Avramopoulos Dimitrios, Zandi Peter, Gherman Adrian, Fallin M Daniele, Bassett Susan S
Department of Psychiatry, The Johns Hopkins University, School of Medicine, Broadway Research Building 509, 733 North Broadway, Baltimore, MD 21205, USA.
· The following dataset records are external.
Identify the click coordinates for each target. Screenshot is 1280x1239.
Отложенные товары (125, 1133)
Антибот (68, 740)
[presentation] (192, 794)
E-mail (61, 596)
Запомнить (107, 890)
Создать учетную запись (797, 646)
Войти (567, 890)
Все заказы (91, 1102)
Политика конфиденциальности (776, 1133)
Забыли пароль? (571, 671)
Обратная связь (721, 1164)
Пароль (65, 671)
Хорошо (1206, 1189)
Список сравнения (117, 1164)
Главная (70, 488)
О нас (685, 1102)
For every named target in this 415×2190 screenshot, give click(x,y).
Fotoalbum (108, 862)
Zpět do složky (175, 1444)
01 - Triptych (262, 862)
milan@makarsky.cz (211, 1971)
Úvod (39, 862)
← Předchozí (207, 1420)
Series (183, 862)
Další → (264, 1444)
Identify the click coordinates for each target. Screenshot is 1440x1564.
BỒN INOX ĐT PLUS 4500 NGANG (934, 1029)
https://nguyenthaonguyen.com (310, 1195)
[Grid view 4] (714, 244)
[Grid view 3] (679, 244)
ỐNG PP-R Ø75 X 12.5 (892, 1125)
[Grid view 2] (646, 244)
Hum Genomics. 2006 Jun;2(6):345-52. doi: 10.1186/1479-7364-2-6-345.
Genes for complex disorders have proven hard to find using linkage analysis. The results rarely reach the desired level of significance and researchers often have failed to replicate positive findings. There is, however, a wealth of information from other scientific approaches which enables the formation of hypotheses on groups of genes or genomic regions likely to be enriched in disease loci. Examples include genes belonging to specific pathways or producing proteins interacting with known risk factors, genes that show altered expression levels in patients or even the group of top scoring locations in a linkage study. We show here that this hypothesis of enrichment for disease loci can be tested using genome-wide linkage data, provided that these data are independent from the data used to generate the hypothesis. Our method is based on the fact that non-parametric linkage analyses are expected to show increased scores at each one of the disease loci, although this increase might not rise above the noise of stochastic variation. By using a summary statistic and calculating its empirical significance, we show that enrichment hypotheses can be tested with power higher than the power of the linkage scan data to identify individual loci. Via simulated linkage scans for a number of different models, we gain insight in the interpretation of genome scan results and test the power of our proposed method. We present an application of the method to real data from a late-onset Alzheimer's disease linkage scan as a proof of principle.
事实证明,使用连锁分析很难找到复杂疾病的基因。研究结果很少能达到预期的显著水平,研究人员也常常无法重复阳性结果。然而,其他科学方法提供了丰富的信息,这些信息有助于形成关于可能在疾病位点富集的基因群或基因组区域的假设。例如,属于特定信号通路或产生与已知风险因素相互作用的蛋白质的基因、在患者中表达水平发生改变的基因,甚至是连锁研究中得分最高的位点群。我们在此表明,只要全基因组连锁数据独立于用于生成假设的数据,就可以使用这些数据来检验疾病位点富集的这一假设。我们的方法基于这样一个事实,即非参数连锁分析预计会在每个疾病位点显示出得分增加,尽管这种增加可能不会超过随机变异的噪声水平。通过使用一个汇总统计量并计算其经验显著性,我们表明可以以高于连锁扫描数据识别单个位点的检验效能来检验富集假设。通过对多种不同模型进行模拟连锁扫描,我们深入了解了基因组扫描结果的解读,并检验了我们所提出方法的效能。作为原理验证,我们展示了该方法在迟发性阿尔茨海默病连锁扫描真实数据中的应用。